Sur les reflex actuels, le couple boîtier-objectif assure une mise au point AF rapide et précise, encore plus efficace grâce à la sélection automatique ou manuelle des collimateurs AF. En photo d’action et sportive notamment, il est souvent nécessaire de retoucher à l’ultime moment la mise au point effectuée par l’AF. Au lieu d’avoir à repasser en mode manuel, un grand nombre d’objectifs EF motorisés USM de Canon (ainsi que les objectifs à moteur intégré des autres fabricants) permettent, sans quitter le mode AF, de rectifier le point en agissant directement sur la bague de mise au point de l’objectif. Avec ces objectifs, le système FT-M (Full-Time Manual focusing) permet la mise au point manuelle, soit électroniquement (détection du taux de rotation de la bague et déplacement motorisé du groupe optique de mise au point), soit mécaniquement (découplage du moteur AF).
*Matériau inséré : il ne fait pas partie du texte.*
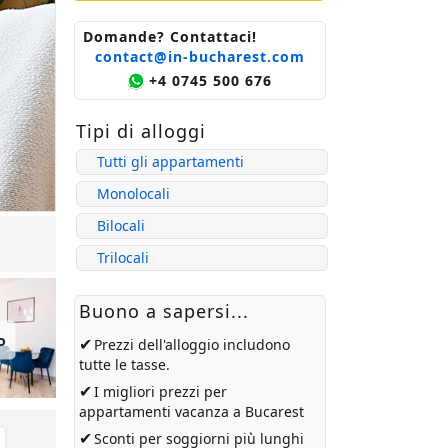
Domande? Contattaci!
contact@in-bucharest.com
+4 0745 500 676
Tipi di alloggi
Tutti gli appartamenti
Monolocali
Bilocali
Trilocali
Buono a sapersi...
o
✔
Prezzi dell'alloggio includono
tutte le tasse.
✔
I migliori prezzi per
appartamenti vacanza a Bucarest
✔
Sconti per soggiorni più lunghi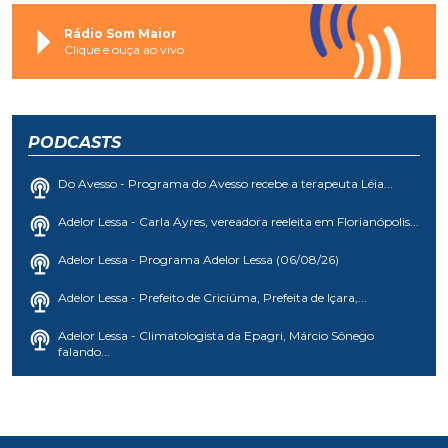
Rádio Som Maior
Clique e ouça ao vivo
PODCASTS
Do Avesso - Programa do Avesso recebe a terapeuta Léia...
Adelor Lessa - Carla Ayres, vereadora reeleita em Florianópolis...
Adelor Lessa - Programa Adelor Lessa (06/08/26)
Adelor Lessa - Prefeito de Criciúma, Prefeita de Içara,...
Adelor Lessa - Climatologista da Epagri, Márcio Sônego
falando...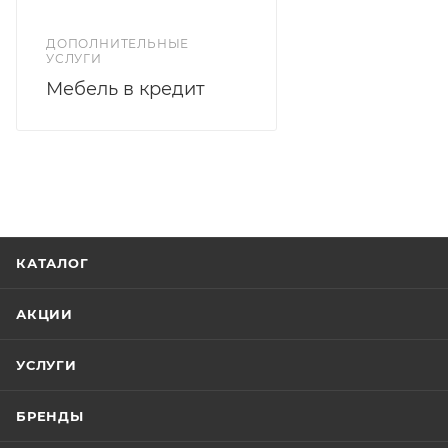
ДОПОЛНИТЕЛЬНЫЕ
УСЛУГИ
Мебель в кредит
КАТАЛОГ
АКЦИИ
УСЛУГИ
БРЕНДЫ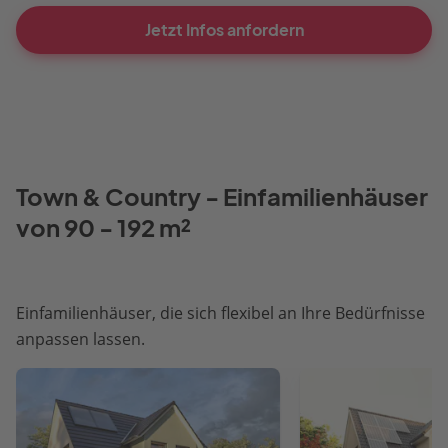
Jetzt Infos anfordern
Town & Country - Einfamilienhäuser
von 90 - 192 m²
Einfamilienhäuser, die sich flexibel an Ihre Bedürfnisse
anpassen lassen.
Préréglage de mise au point

Ce système appelé Focus Preset, disponible sur les super-téléobjectifs et certains télézooms (Canon, Nikon, Minolta, peut-être d’autres), permet de spécifier et de mémoriser une distance de mise au point bien précise, puis de la rappeler instantanément en pressant une touche de l’objectif. Durant un match de foot, par exemple, on règle cette distance sur le but afin de saisir instantanément un tir décisif, sans que cela empêche de suivre les actions se déroulant à diverses distances sur le reste du terrain.
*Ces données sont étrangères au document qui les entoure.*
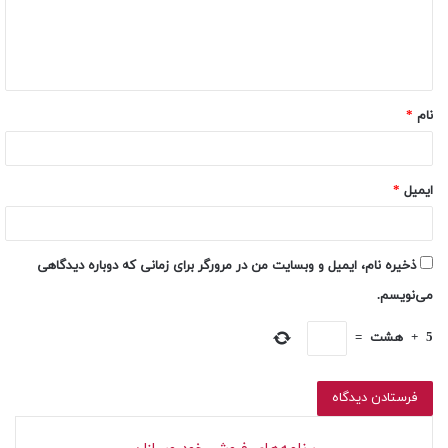
نام
*
ایمیل
*
ذخیره نام، ایمیل و وبسایت من در مرورگر برای زمانی که دوباره دیدگاهی
می‌نویسم.
5
+
هشت
=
Limiteur de distance de mise au point

Par définition, le débattement de la rampe de mise au point d’un objectif va de la distance minimale à l’infini. Pour détecter le sujet, le système AF doit effectuer un aller-retour sur toute l’étendue des distances. Sur beaucoup d’objectifs de longue focale ou de type macro, avec lesquels la variation de tirage est relativement importante, un limiteur de mise au point AF permet de restreindre volontairement la course à la zone de distance où évolue un sujet mobile, ce qui accélère le fonctionnement de l’autofocus. Sur tel super-télé Nikon de 300 mm, par exemple, on peut régler le limiteur de mise au point AF pour une zone proche ou pour une zone lointaine, l’autre limite étant l’infini ou la distance minimale de mise au point (2,5 m pour cet objectif).